I’ve got the old stomach pains once again - they plague me from time to time, reminding me of my own mortality. Now-a-days it’s an effort for me to get up and cross over the road to get a loaf of bread from the only bakers that exists on this bleak island in the middle of nowhere. The sharp wind slices constantly across my face, once again reminding me of my own mortality. These days that’s the only thing I can be sure of… my own mortality. Those glory days of triumph blinked back at me from an oh-so-distant-spot that is becoming more hazy as every second ticks by. I take out my pocket watch and glance at it impatiently… the gold around the edges is becoming tarnished now, but it’s the only reminder left to me that I once was a force to be reckoned with.

I think I’ll die on this island… I think I’ll curl up and greet my death with passivity, clapping it in the shoulder like an old friend. Death holds no fear for me any more - in fact I think I welcome it’s approach. I lift my face into the wind and watch the skeleton approach slowly across the wild and bleak beach. The icy sea is choppy, and the waves slop constantly against the sides of my mind… the vision of my glory days won’t leave me, won’t leave me at all. I can sit down here on the edge of the beach amongst the seaweed and watch the icy waves receding from me, diminishing into some remote spot I once occupied. My days of triumph are far behind me now, and getting smaller all the time. The Paris I designed and help build… the Champs-Elysées stretching out for a whole mile, strait as a ruler - and the ruler I was, so that I was able to see the approach of an enemy. And the Arc de Triomphe arching over me as I sat on my horse below. My glory days, I held all the triumph in my hand… I held everything at my feet - where is it now?
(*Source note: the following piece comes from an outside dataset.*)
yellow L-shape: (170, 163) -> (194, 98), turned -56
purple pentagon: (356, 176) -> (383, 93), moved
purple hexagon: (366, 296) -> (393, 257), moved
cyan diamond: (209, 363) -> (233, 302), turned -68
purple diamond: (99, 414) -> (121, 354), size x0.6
I stare at a distant spot on the icy grey waves as they turn over and over, battering against the sides of my mind. Absorbing the memories, completely absorbing them so there’s nothing left now, nothing at all. After my death what will be left of me? Will they take my tiny skeleton back to Paris I wonder, or will I simply rot here, on Saint Helena. There’s no way of telling… I don’t suppose that it matters now, for my days of triumph are over.”